9. Don’t lose focus on replication, Put your data in multiple Microsoft Azure regions.
The cloud is not infallible—you still need to have a replication plan. You and your cloud service provider must ensure your DR strategy accounts for even the most unlikely disaster, which in this case is the unavailability of your primary IaaS data stores (which accounts for more than your local infrastructure region). First, understand what Azure GRS, RA-GRS, and LRS are. In simple terms;
- Locally redundant storage (LRS) ensures that your data is replicated three times within a single Azure data centre. This is the default azure zone option.
- Geo-Redundant Storage (GRS) comes with all the features of LRS you now also get secondary data storage in a neighboring Azure region however your data will not be readable from this neighboring zone, only written there as a means of added data loss prevention.
- Let’s talk about RA-GRS which depending on the scale of your business is a critical success factor. Read-Access GRS now allows that second copy (which is part of standard GRS) to now be readable. Well, what does that mean in the event of a disaster? Glad you asked! This means that in the event of a disaster or azure zone availability issues, endpoints, and applications if configured properly will be able to read data from the RA-GRS storage zones. What about SLAs? Write access SLAs would remain at 99.9% but read access for hot data stores and applications that are configured to use RA-GRS bumps up the SLA to 99.99%. The difference between the three will depend on your organization’s needs and tolerance during a disaster.

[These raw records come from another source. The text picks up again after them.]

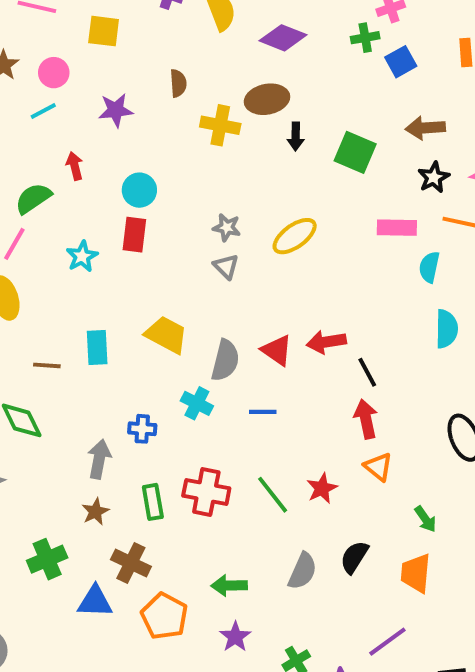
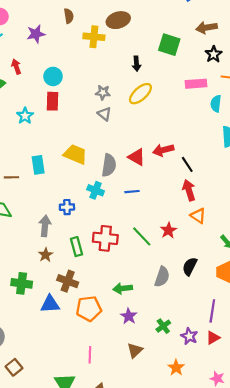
black arrow: (296, 136) -> (136, 64), moved
green cross: (47, 559) -> (22, 283), turned 36
orange pentagon: (164, 616) -> (89, 309), turned -30
purple line: (387, 642) -> (212, 311), turned -40

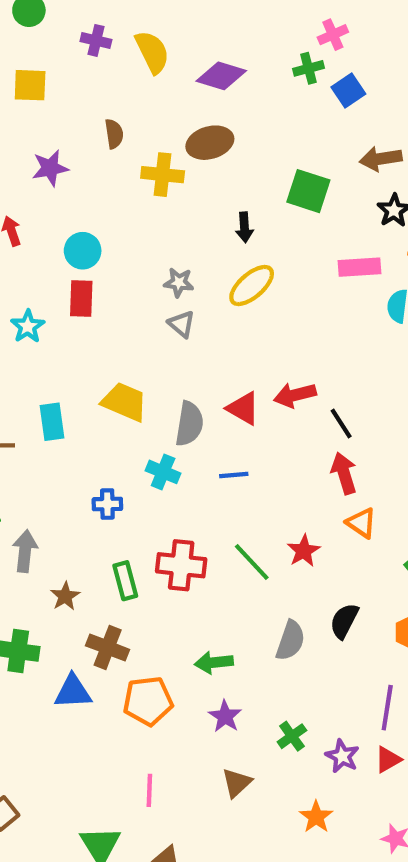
gray arrow: (45, 226) -> (25, 551), moved

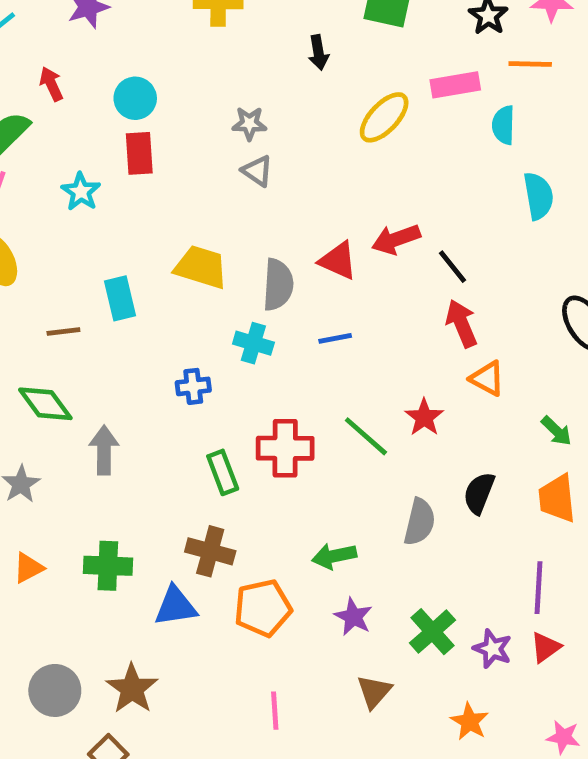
yellow ellipse: (252, 285) -> (384, 117), moved
brown star: (65, 596) -> (132, 689), moved, size x1.5
green cross: (292, 736) -> (432, 632), size x1.4

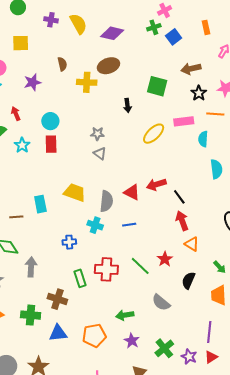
cyan star: (81, 192) -> (22, 145), moved
black semicircle: (479, 493) -> (188, 280), moved
gray semicircle: (420, 522) -> (161, 302), turned 114
brown cross: (210, 551) -> (57, 299), moved

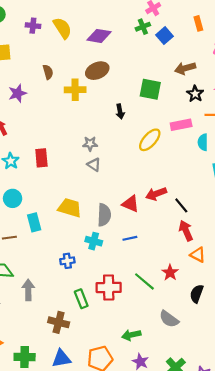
cyan circle: (50, 121) -> (13, 198), moved
green cross: (31, 315) -> (25, 357), moved

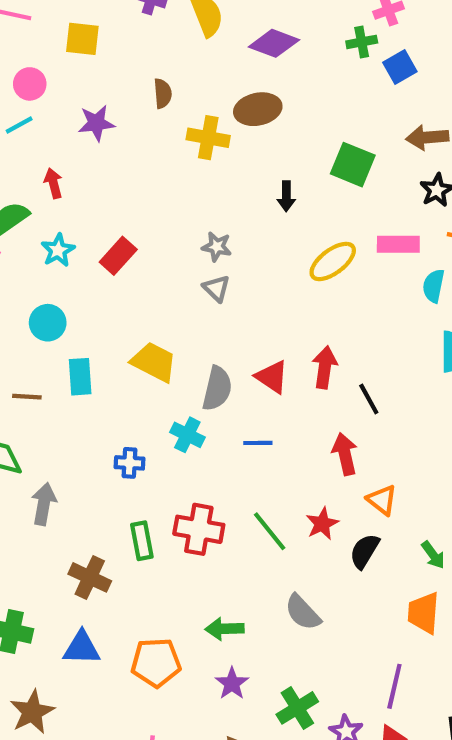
red rectangle: (41, 158) -> (118, 256), turned 36
red arrow: (156, 194) -> (325, 367), turned 108
red arrow: (186, 231) -> (345, 454), moved
black semicircle: (197, 294) -> (364, 551), moved

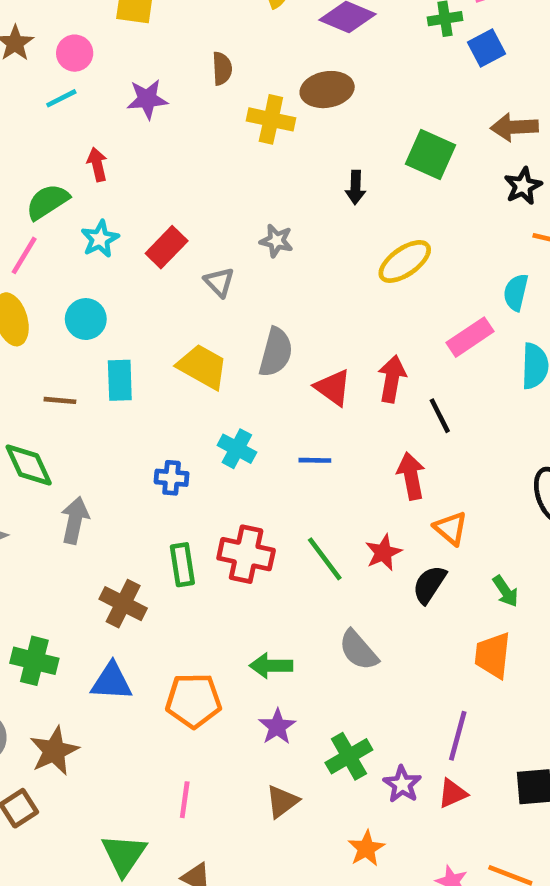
pink rectangle: (398, 244) -> (470, 337), moved, turned -36
gray triangle: (216, 288) -> (219, 282), moved
gray semicircle: (217, 389) -> (276, 352), moved

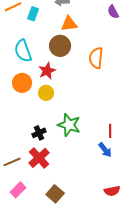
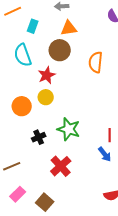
cyan rectangle: (33, 14) -> (33, 26), moved
orange circle: (22, 83) -> (22, 106), moved
red cross: (39, 158) -> (61, 166), moved
brown square: (55, 194) -> (45, 202), moved

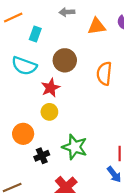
orange triangle: (69, 28) -> (97, 26), moved
cyan semicircle: (23, 55) -> (24, 66), turned -50
orange circle: (22, 106) -> (23, 134), moved

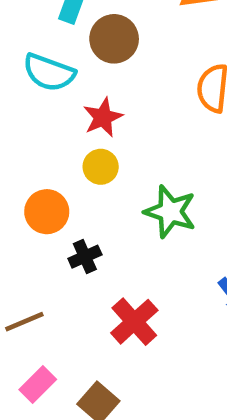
brown circle: (65, 60) -> (114, 39), moved
green star: (75, 147) -> (170, 212), moved

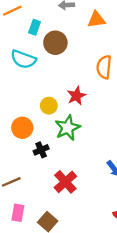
red star: (103, 117) -> (76, 96), moved
green star: (170, 212) -> (68, 128), moved, turned 30
pink rectangle: (38, 385) -> (18, 213), turned -35

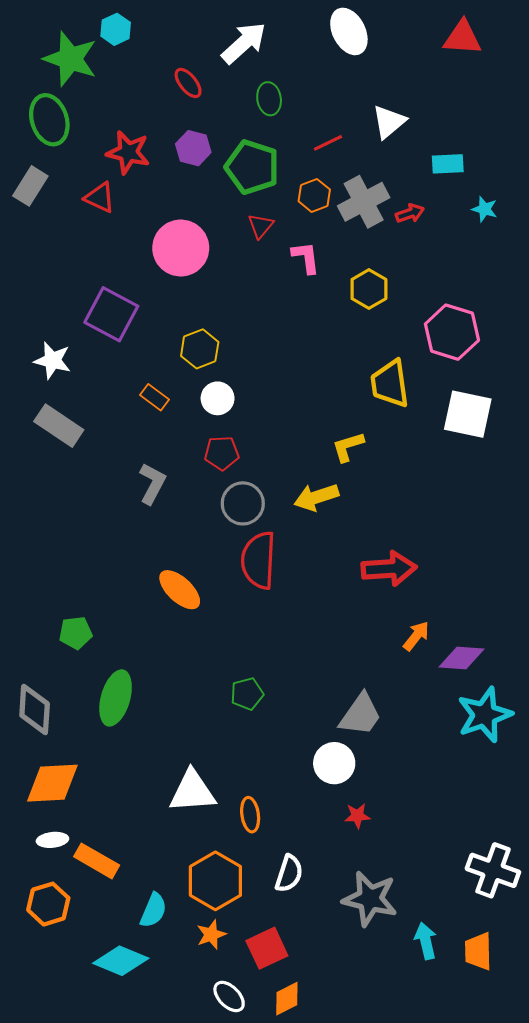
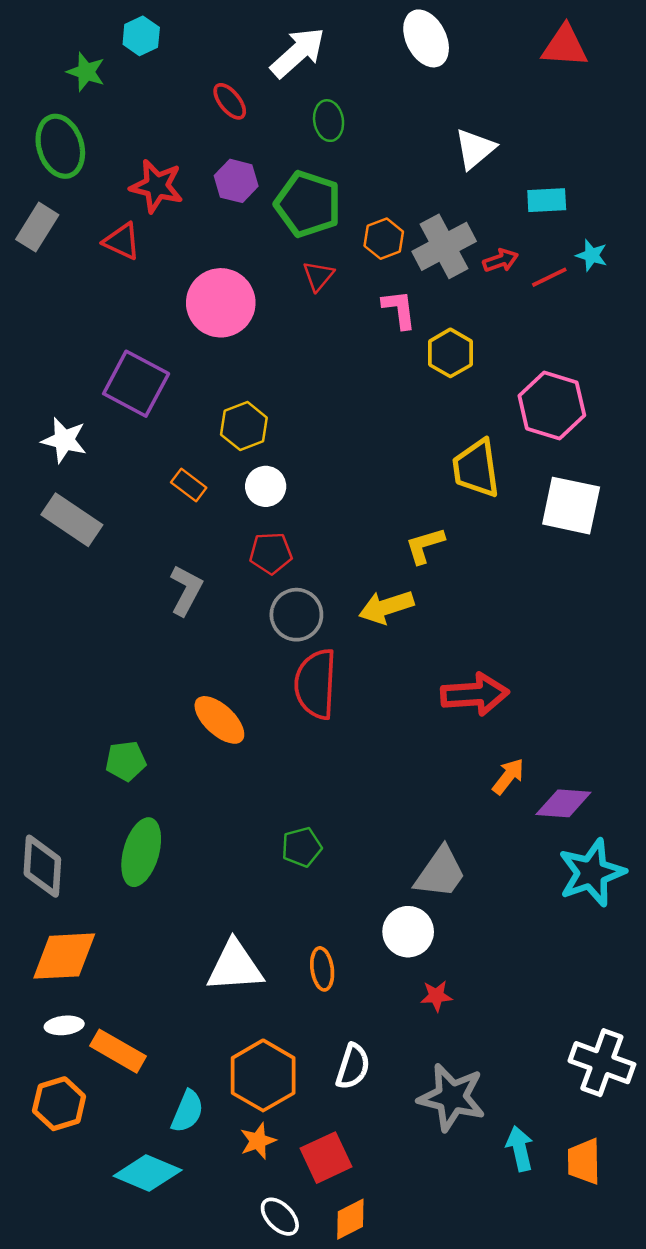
green star: (70, 59) -> (86, 72), size x0.6
red line: (328, 143) -> (549, 277), moved
pink L-shape: (306, 257) -> (399, 309), moved
green pentagon: (76, 633) -> (126, 761), moved
orange ellipse: (250, 815) -> (322, 969), moved

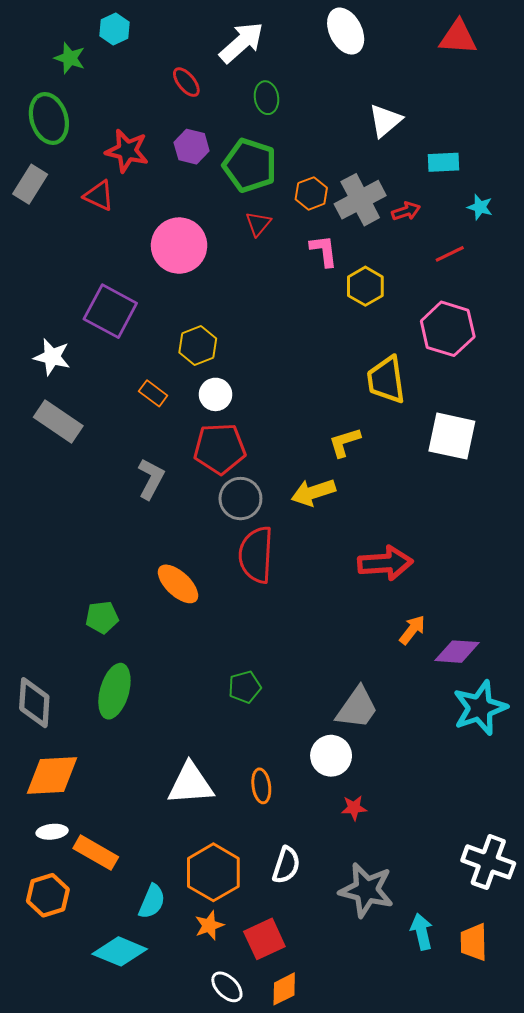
red line: (549, 277) -> (450, 254), moved
white square: (571, 506) -> (452, 436), moved
red pentagon: (271, 553) -> (220, 449), size x1.5

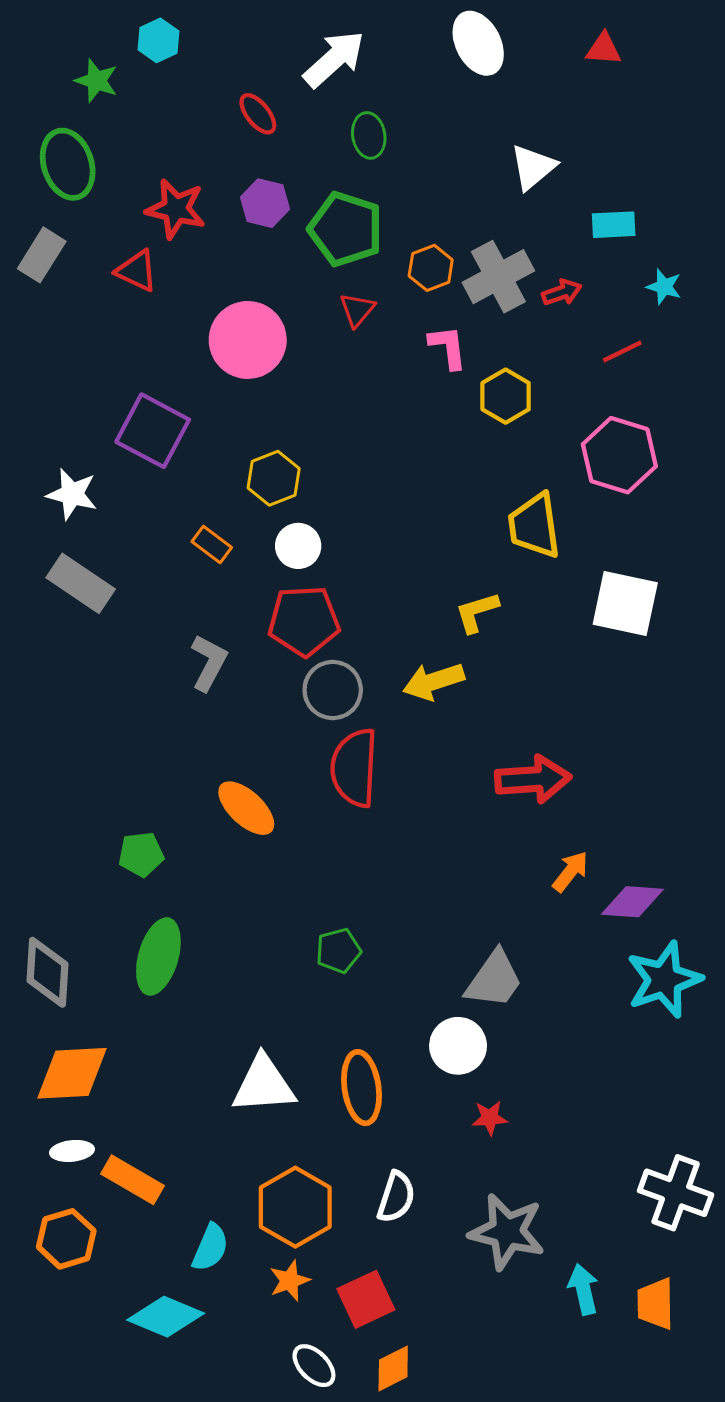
red triangle: (458, 37) -> (604, 49), moved, size x0.7
orange ellipse: (261, 786) -> (362, 1088), size x1.5

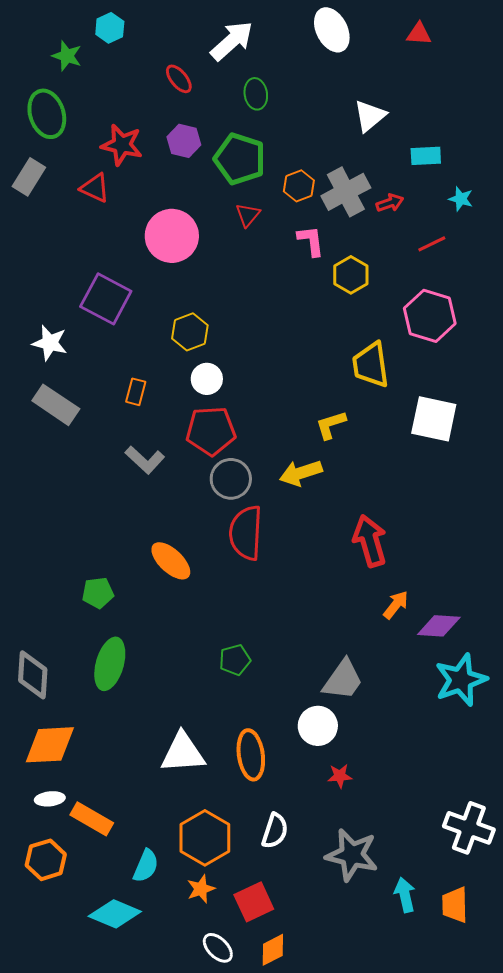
orange rectangle: (212, 545) -> (136, 392), moved, turned 68
gray L-shape: (209, 663) -> (145, 460), turned 105
red arrow: (533, 779) -> (370, 541), turned -102

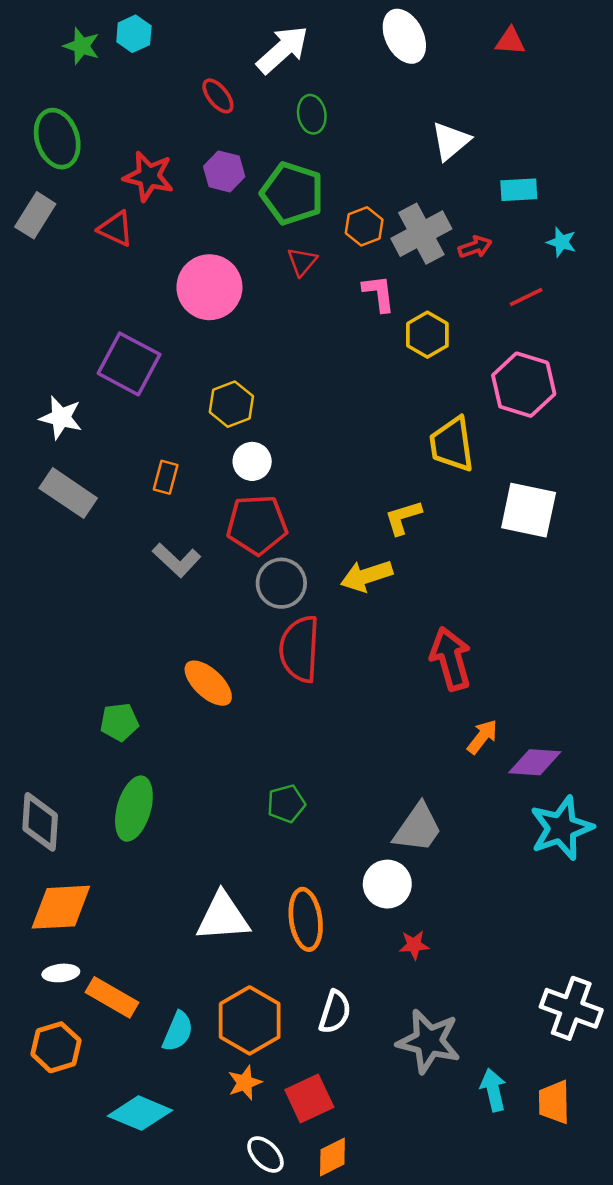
green star: (67, 56) -> (82, 46), moved
cyan semicircle: (146, 866) -> (178, 1031), moved

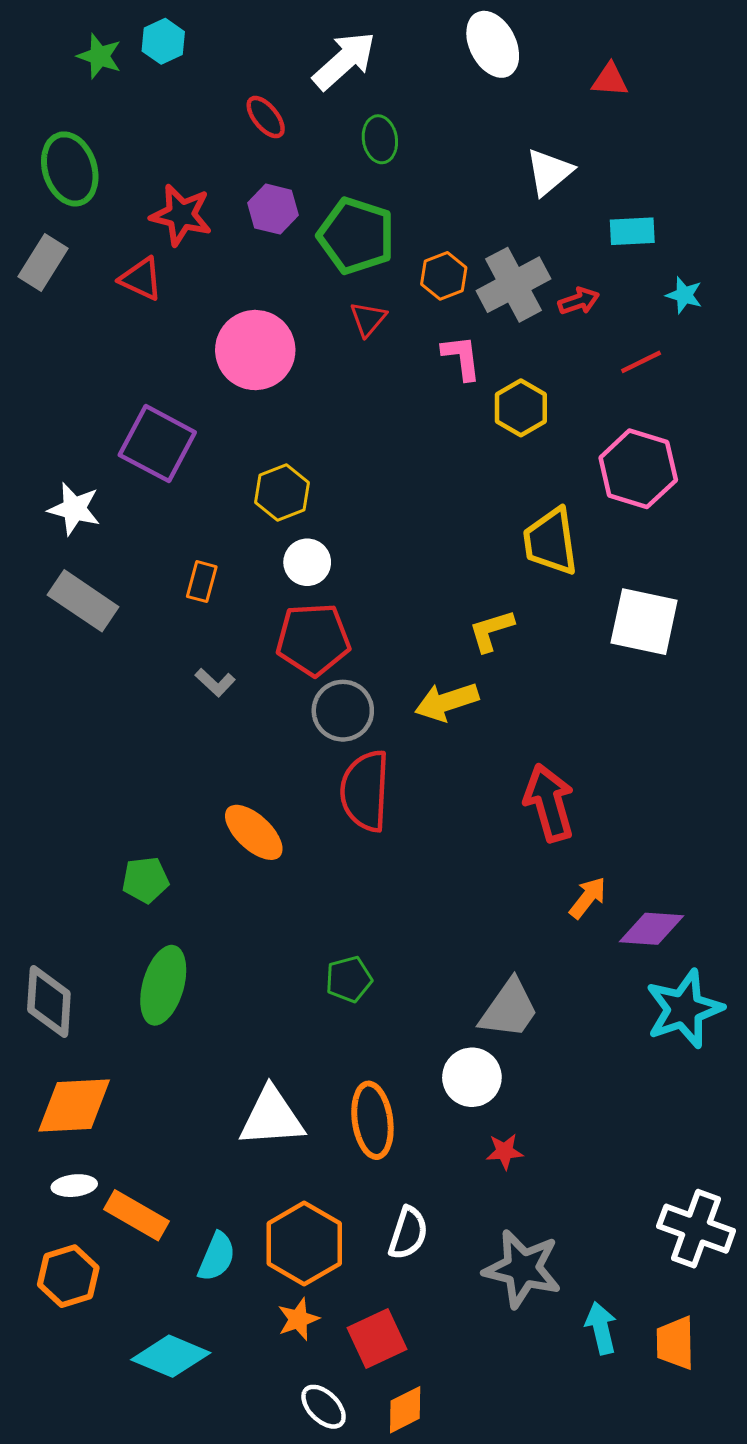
red triangle: (510, 41) -> (610, 80), moved
gray L-shape: (177, 560) -> (215, 682), size x0.7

It is important to note that you won’t be able to choose the RA-GRS/GRS secondary region Microsoft chooses this for you, however, you’ll have visibility and access to the data. Lastly, this replication is asynchronous which means you’ll need to ensure that you factor your RPO/RTO requirements into the plan.
This got mildly technical. Just remember, you and your service provider need to have these discussions. As the business, all you need to focus on is what are your RPO/RTO requirements. A fantastic service provider like Vology (shameless plug) can help you!
10. Be realistic in your recovery expectations: Define success in terms of disaster recovery
Never feel that your DR plan is locked in and cannot change. Technology changes rapidly while it is still required to be a precise endeavor; as such, the approach must be precise. However, this does not mean that it should not be adjusted for reality based on the needs of your business and the expectations for what success looks like. If rapid deployment, low-cost retention, ease of use and data portability are important to your business, enlisting supporting interoperable tools such as VEEAM to manage and pair with Azure Backup would be a strong candidate with which you can isolate and secure backup data from production while maintaining data integrity across multiple geo-redundant regions and subscriptions.
Why is this important? Speed to recovery and setting expectations for success is arguably one of the most important parts of your disaster recovery plan. You should feel free to use all applicable cheat codes (integrated and native tools like VEEAM) when and where possible! If connectivity and access are the new currencies of cloud, then data is its yield. Finally, set expectations within your organization around these recovery expectations and share what success looks like. In doing so, this will ensure everyone is measuring what matters in terms of recovering from a disaster.